Allow 3rd-party PDE(partial differential equation) libraries to be used to perform inference that involve PDEs.

Description:

The design involves cmdstan, stan, and math. This issue ticket solicits the discussion regarding the related design in all the repos. See stan-dev/math#931 for corresponding issue for Math library.

Design goals
  • Stan interface with any 3rd-party PDE library, so that QoI(quantity of interest, PDE jargon) can be connected to input parameters.
  • Use external library in Stan for PDE computing. The external library is provided by the user through user_header and Stan's external C++ interface.
  • Hide stan internals from PDE developers.

This design allows the user to use his own PDE solver in Stan, by using solve_pde function and make with STANCFLAGS=--allow_undefined. Similar to ODE solver in Stan, the PDE is provided through a functor(Stan's user-defined function). The actual action of the functor is provided through the external PDE solver in user_header.hpp(see example below). In this design the user is asked to do the following to use his external PDE solver:

  • write a stan user-function, in the following example, this function is laplace_model.
  • declare the external functions used in the above stan user-function.
  • in Stan call solve_pde, with the above stan user-function as the first argument.
  • provide Makefile for the external PDE solver
  • build the Stan model with
make WITH_EXTERN_PDE=1 EXTERN_PDE_MAKEFILE=/path/to/makefile stan_model

An additional design goal is to allow stan to coordinate MPI computation with the external lib. This belongs to next stage, will be not be discussed in the rest of the discussion.

Also note that the design works on any 3rd-party library that can do sensitivity analysis, but my interest is mostly in PDE.

The rest subsections introduce the proposed design.

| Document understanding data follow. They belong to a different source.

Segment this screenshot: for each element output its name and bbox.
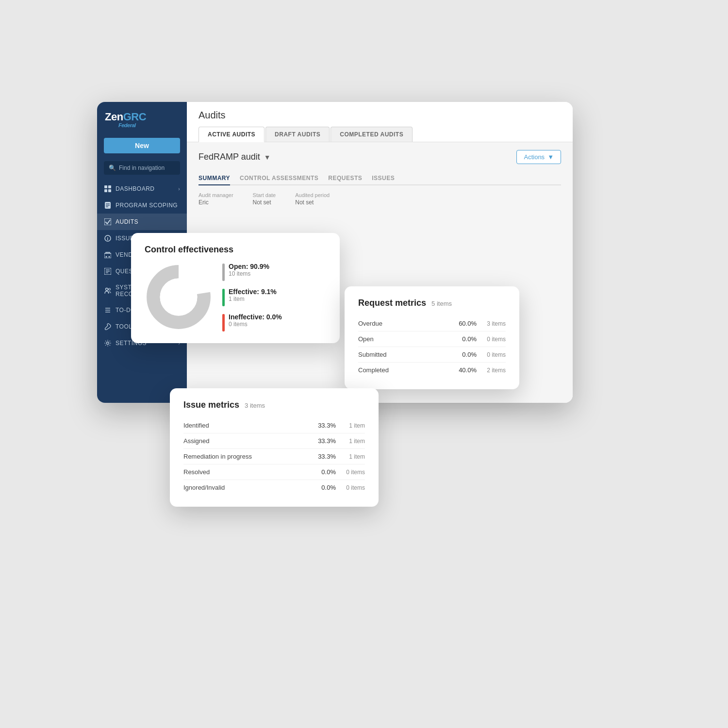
- im-pct-remediation: 33.3%: [307, 453, 336, 460]
- tab-draft-audits[interactable]: DRAFT AUDITS: [265, 127, 330, 142]
- meta-audited-period-label: Audited period: [295, 192, 330, 198]
- legend-sub-effective: 1 item: [229, 296, 277, 302]
- logo-federal: Federal: [118, 122, 179, 128]
- actions-button[interactable]: Actions ▼: [516, 150, 561, 164]
- im-row-identified: Identified 33.3% 1 item: [183, 418, 365, 433]
- list-icon: [104, 306, 112, 314]
- meta-start-date: Start date Not set: [253, 192, 276, 206]
- rm-items-overdue: 3 items: [477, 320, 506, 327]
- legend-label-effective: Effective: 9.1%: [229, 288, 277, 296]
- ce-legend: Open: 90.9% 10 items Effective: 9.1% 1 i…: [222, 263, 326, 331]
- rm-pct-submitted: 0.0%: [447, 351, 477, 358]
- rm-pct-overdue: 60.0%: [447, 320, 477, 327]
- svg-rect-11: [104, 253, 111, 258]
- search-icon: 🔍: [109, 165, 116, 171]
- meta-start-date-label: Start date: [253, 192, 276, 198]
- svg-point-26: [160, 279, 198, 316]
- meta-audit-manager: Audit manager Eric: [199, 192, 233, 206]
- legend-text-effective: Effective: 9.1% 1 item: [229, 288, 277, 302]
- actions-label: Actions: [524, 153, 545, 161]
- svg-text:i: i: [107, 236, 108, 241]
- im-label-ignored: Ignored/Invalid: [183, 484, 307, 491]
- page-title: Audits: [199, 110, 561, 121]
- tabs-bar: ACTIVE AUDITS DRAFT AUDITS COMPLETED AUD…: [199, 127, 561, 142]
- checkmark-icon: [104, 218, 112, 226]
- meta-audit-manager-label: Audit manager: [199, 192, 233, 198]
- im-pct-identified: 33.3%: [307, 422, 336, 429]
- sidebar-item-program-scoping[interactable]: PROGRAM SCOPING: [97, 197, 187, 214]
- card-request-metrics: Request metrics 5 items Overdue 60.0% 3 …: [345, 286, 519, 389]
- svg-rect-2: [104, 189, 107, 192]
- im-items-assigned: 1 item: [336, 438, 365, 445]
- audit-title-row: FedRAMP audit ▼ Actions ▼: [199, 150, 561, 164]
- vendor-icon: [104, 251, 112, 259]
- legend-bar-open: [222, 264, 225, 281]
- sidebar-item-dashboard[interactable]: DASHBOARD ›: [97, 181, 187, 197]
- rm-row-completed: Completed 40.0% 2 items: [358, 363, 506, 378]
- svg-point-18: [106, 288, 108, 291]
- wrench-icon: [104, 323, 112, 331]
- im-items-resolved: 0 items: [336, 469, 365, 476]
- im-pct-assigned: 33.3%: [307, 437, 336, 445]
- new-button[interactable]: New: [104, 138, 180, 153]
- im-label-resolved: Resolved: [183, 468, 307, 476]
- im-label-assigned: Assigned: [183, 437, 307, 445]
- sub-tab-issues[interactable]: ISSUES: [372, 172, 395, 185]
- rm-label-overdue: Overdue: [358, 320, 447, 327]
- legend-bar-ineffective: [222, 314, 225, 331]
- sidebar-item-audits[interactable]: AUDITS: [97, 214, 187, 230]
- im-row-resolved: Resolved 0.0% 0 items: [183, 464, 365, 480]
- logo-zen: Zen: [105, 111, 123, 123]
- search-placeholder: Find in navigation: [119, 165, 165, 171]
- rm-items-submitted: 0 items: [477, 351, 506, 358]
- legend-text-open: Open: 90.9% 10 items: [229, 263, 269, 277]
- svg-point-13: [109, 256, 110, 258]
- meta-audit-manager-value: Eric: [199, 199, 209, 206]
- tab-active-audits[interactable]: ACTIVE AUDITS: [199, 127, 265, 142]
- legend-item-effective: Effective: 9.1% 1 item: [222, 288, 326, 306]
- questionnaire-icon: [104, 267, 112, 275]
- im-items-remediation: 1 item: [336, 453, 365, 460]
- document-icon: [104, 201, 112, 209]
- card-rm-title: Request metrics 5 items: [358, 298, 506, 308]
- rm-total-count: 5 items: [431, 300, 452, 307]
- svg-rect-1: [108, 185, 111, 188]
- sub-tab-requests[interactable]: REQUESTS: [328, 172, 362, 185]
- tab-completed-audits[interactable]: COMPLETED AUDITS: [331, 127, 413, 142]
- im-row-ignored: Ignored/Invalid 0.0% 0 items: [183, 480, 365, 495]
- legend-label-ineffective: Ineffective: 0.0%: [229, 313, 282, 321]
- card-im-title: Issue metrics 3 items: [183, 400, 365, 410]
- logo-grc: GRC: [123, 111, 146, 123]
- gear-icon: [104, 339, 112, 347]
- svg-point-23: [107, 342, 109, 345]
- logo-area: ZenGRC Federal: [97, 102, 187, 133]
- logo: ZenGRC Federal: [105, 111, 179, 128]
- svg-point-19: [109, 288, 111, 290]
- rm-row-overdue: Overdue 60.0% 3 items: [358, 316, 506, 331]
- ce-content: Open: 90.9% 10 items Effective: 9.1% 1 i…: [145, 263, 326, 331]
- audit-title: FedRAMP audit ▼: [199, 152, 271, 162]
- dropdown-arrow-icon[interactable]: ▼: [264, 153, 271, 161]
- rm-row-open: Open 0.0% 0 items: [358, 331, 506, 347]
- pie-chart: [145, 263, 213, 331]
- meta-start-date-value: Not set: [253, 199, 271, 206]
- sub-tab-control-assessments[interactable]: CONTROL ASSESSMENTS: [240, 172, 318, 185]
- im-row-assigned: Assigned 33.3% 1 item: [183, 433, 365, 449]
- svg-rect-3: [108, 189, 111, 192]
- rm-label-submitted: Submitted: [358, 351, 447, 358]
- svg-rect-0: [104, 185, 107, 188]
- request-metrics-rows: Overdue 60.0% 3 items Open 0.0% 0 items …: [358, 316, 506, 378]
- im-label-identified: Identified: [183, 422, 307, 429]
- legend-label-open: Open: 90.9%: [229, 263, 269, 270]
- card-control-effectiveness: Control effectiveness: [131, 233, 340, 343]
- audit-name: FedRAMP audit: [199, 152, 260, 162]
- legend-item-ineffective: Ineffective: 0.0% 0 items: [222, 313, 326, 331]
- im-pct-resolved: 0.0%: [307, 468, 336, 476]
- sidebar-item-label: DASHBOARD: [116, 185, 155, 192]
- im-label-remediation: Remediation in progress: [183, 453, 307, 460]
- issue-metrics-rows: Identified 33.3% 1 item Assigned 33.3% 1…: [183, 418, 365, 495]
- im-row-remediation: Remediation in progress 33.3% 1 item: [183, 449, 365, 464]
- scene: ZenGRC Federal New 🔍 Find in navigation: [73, 73, 655, 655]
- sub-tab-summary[interactable]: SUMMARY: [199, 172, 230, 185]
- search-area[interactable]: 🔍 Find in navigation: [104, 161, 180, 175]
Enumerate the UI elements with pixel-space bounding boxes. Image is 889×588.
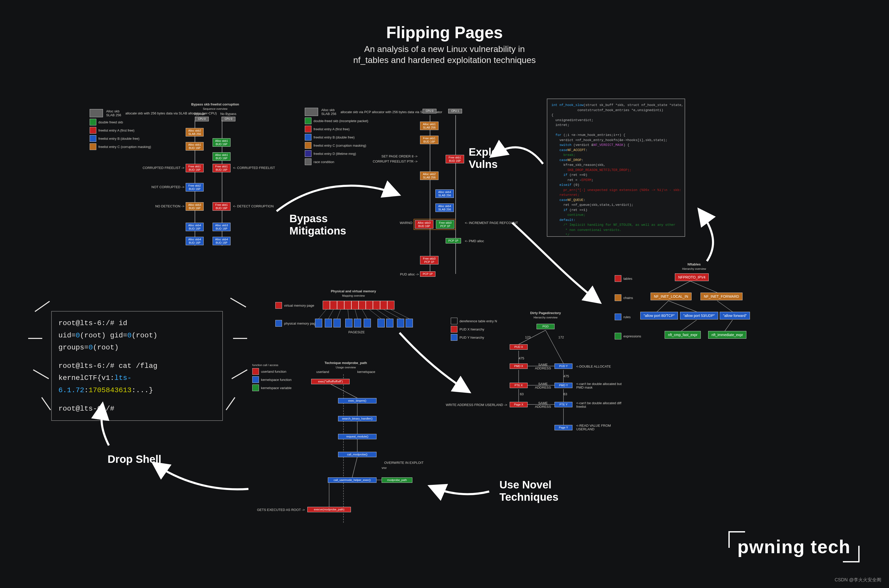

forward_pde solve_pde function

Implementation here
https://github.com/yizhang-cae/math/tree/forward_pde

forward_pde solve_pde in math maps input PDE model functor and parameters to QoI:

  template<typename F_pde, typename T>
  inline std::vector<T> solve_pde(const F_pde& pde,
                                         const std::vector<T>& theta,
                                         const std::vector<double>& x_r,
                                         const std::vector<int>& x_i,
                                         std::ostream* msgs = nullptr);

This is similar to ODE solver, except that all model-related information is provide by functor pde, which as the following signature

  inline std::vector<std::vector<double> >
  operator()(const std::vector<double>& theta,
             const bool need_sens,
             const std::vector<double>& x_r,
             const std::vector<int>& x_i,
             std::ostream* msgs = nullptr);

The rationale is to relieve PDE lib user from working on vars. He needs to make decision on

  • Whether to compute sensitivity(need_sens?),
  • How the sensitivity is computed from theta,
    and doesn't need to know how the result is incorporated into math.
Linking forward_pde to Stan language

Implementation is at
https://github.com/yizhang-cae/stan/tree/forward_pde
Nothing new here, just exposing a high-order function.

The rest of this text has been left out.